It’s a tough problem. Vista tries to help with consistency by offering APIs in the .NET Framework for manipulating photo metadata. But those APIs don’t yet cover all the image formats, and even if they did, there’s nothing to prevent developers from going around them and writing straight to the files.

For its part, OS X offers APIs for querying the Spotlight database. So an application that wanted to marry up images and their metadata could do so, but there’s no guarantee that a backup application or a Flickr uploader would do so.

It’s an interesting conundrum. Because I am mindful of the lively discussion over at Scoble’s place about what matters to people in the real world, though, I don’t want to leave this in the realm of technical arcana. There are real risks and benefits associated with each of these strategies. And while it’s true that people want things to Just Work, that means different things to different people.

If you’re an avid Flickr user, if you invest effort tagging photos in OS X, and if that effort is lost when you upload to Flickr, then OS X did not Just Work for you. Conversely if you don’t care about online photo sharing, if you invest effort tagging photos in Vista, and then another application corrupts your tags, then Vista did not Just Work for you.

I think many people would understand that explanation. In principle, both operating systems could frame the issue in exactly those terms, and could even offer a choice of strategy based on your preferred workstyle. In practice that’s problematic because people don’t really want choice, they want things to Just Work, and they’d like technology to divine what Just Work means to them, which it can’t. It’s also problematic because framing the choice requires a frank assessment of both risks and benefits, and no vendor wants to talk about risks.

I guess that in the end, both systems are going to have to bite the bullet and figure out how to Just Work for everybody.

Blogging from Word 2007, crossing the chasm

The other day I wrote:

…as someone who is composing this blog entry as XHTML, in emacs, using a semantic CSS tag that will enable me to search for quotes by Mike Linksvayer and find the above fragment, I’m obviously all about metadata coexisting with human-readable HTML.

Operating in that mode for years has given me a deep understanding of how documents, and collections of documents, are also databases. It has led me to imagine and prototype a way of working with documents that’s deeply informed by that duality. But none of this is apparent to most people and, if it requires them to write semantic CSS tags in XHTML using emacs, it never will become apparent.

So it’s time to cross the chasm and find out how to make these effects happen for people in editors that they actually use. Here’s how I’m writing this entry:

This is the display you get when you connect Word 2007 to a blog publishing system, in my case WordPress, and when you use the technique shown in this screencast to minimize the ribbon.

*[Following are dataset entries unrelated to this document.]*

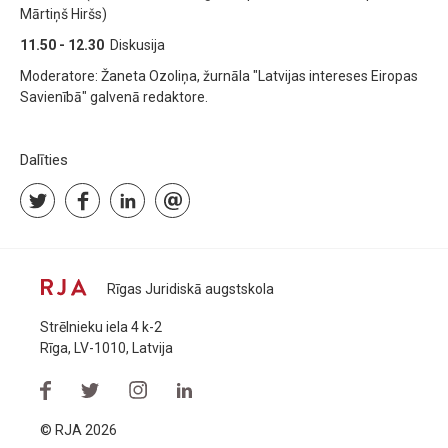
Mārtiņš Hiršs)
11.50 - 12.30
Diskusija
Moderatore: Žaneta Ozoliņa, žurnāla "Latvijas intereses Eiropas
Savienībā" galvenā redaktore.
Dalīties
Rīgas Juridiskā augstskola
Strēlnieku iela 4 k-2
Rīga, LV-1010, Latvija
© RJA 2026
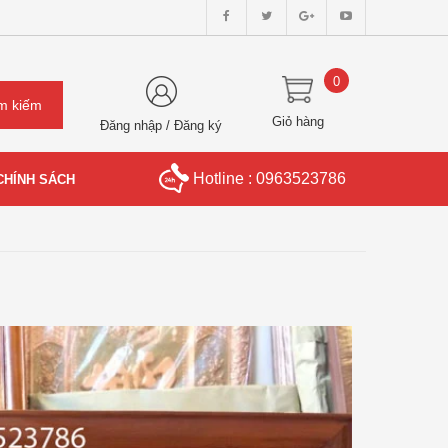
0
Giỏ hàng
Đăng nhập
/
Đăng ký
Hotline : 0963523786
CHÍNH SÁCH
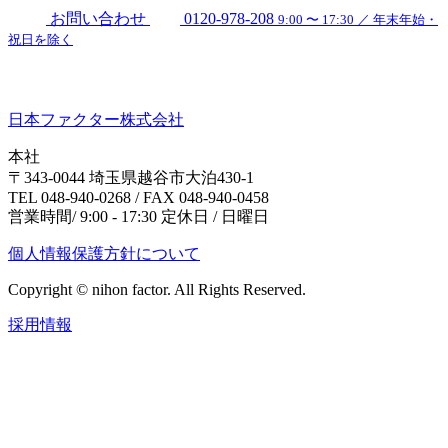
お問い合わせ
0120-978-208
9:00 〜 17:30 ／ 年末年始・
祝日を除く
日本ファクター株式会社
本社
〒343-0044 埼玉県越谷市大泊430-1
TEL 048-940-0268 / FAX 048-940-0458
営業時間/ 9:00 - 17:30 定休日 / 日曜日
個人情報保護方針について
Copyright © nihon factor. All Rights Reserved.
採用情報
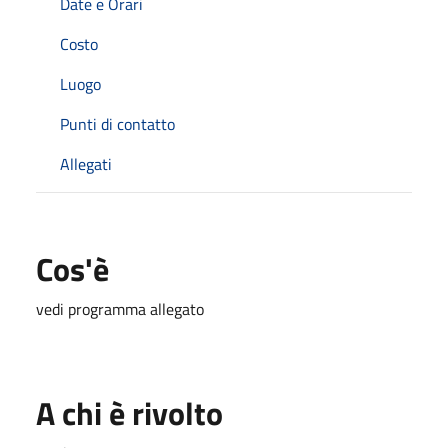
Date e Orari
Costo
Luogo
Punti di contatto
Allegati
Cos'è
vedi programma allegato
A chi è rivolto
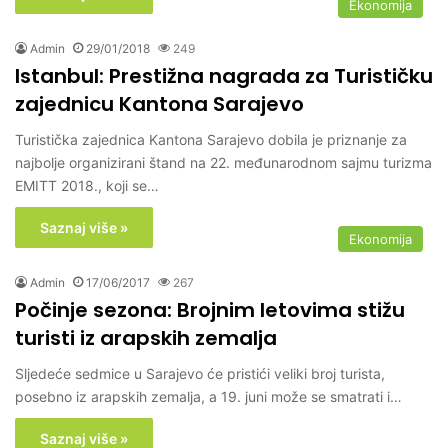
Ekonomija
Admin
29/01/2018
249
Istanbul: Prestižna nagrada za Turističku
zajednicu Kantona Sarajevo
Turistička zajednica Kantona Sarajevo dobila je priznanje za
najbolje organizirani štand na 22. međunarodnom sajmu turizma
EMITT 2018., koji se…
Saznaj više »
Ekonomija
Admin
17/06/2017
267
Počinje sezona: Brojnim letovima stižu
turisti iz arapskih zemalja
Sljedeće sedmice u Sarajevo će pristići veliki broj turista,
posebno iz arapskih zemalja, a 19. juni može se smatrati i…
Saznaj više »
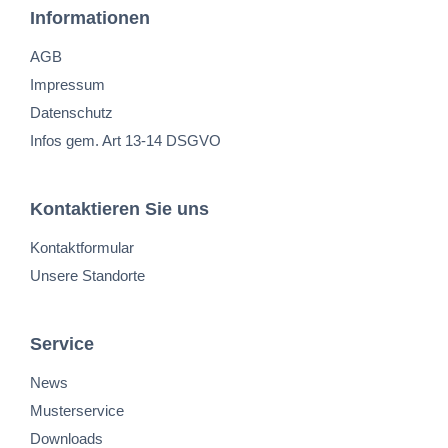
Informationen
AGB
Impressum
Datenschutz
Infos gem. Art 13-14 DSGVO
Kontaktieren Sie uns
Kontaktformular
Unsere Standorte
Service
News
Musterservice
Downloads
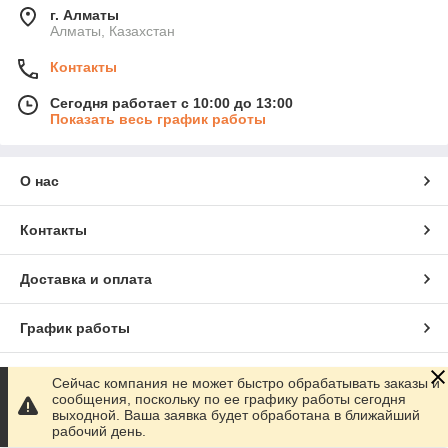
г. Алматы
Алматы, Казахстан
Контакты
Сегодня работает с 10:00 до 13:00
Показать весь график работы
О нас
Контакты
Доставка и оплата
График работы
Полная версия сайта
Сейчас компания не может быстро обрабатывать заказы и
сообщения, поскольку по ее графику работы сегодня
выходной. Ваша заявка будет обработана в ближайший
Сайт создан на маркетплейсе
Satu.kz
рабочий день.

Here’s a summary of the tradeoffs between my homegrown approach and the Word-to-WordPress system I’m using here:




My homegrown approach

  • Can use any text editor
  • Source is inherently web-ready
  • Easy to add create and use new semantic features
  • Low barrier to XML processing
  • Only for geeks

Word 2007

  • A powerful editor that anyone can use
  • Source is not inherently web-ready
  • Harder to create and use new semantic features
  • Higher barrier to XML processing

These are two extreme ends of a continuum, to be sure, but there aren’t many points in between. For example, I claim that if I substitute OpenOffice Writer for Word 2007 in the above chart, nothing changes. So I’m going to try to find a middle ground between the extremes.

To that end, I’m developing some Python code to help me wrangle Word’s default .docx format, which is a zip file containing the document in WordML and a bunch of other stuff. At the end of this entry you can see what I’ve got so far. I’m using this code to explore what kind of XML I can inject programmatically into a Word 2007 document, what kind comes back after a round trip through the application, how that XML relates to the HTML that gets published to WordPress, and which of these representations will be the canonical one that I’ll want to store and process.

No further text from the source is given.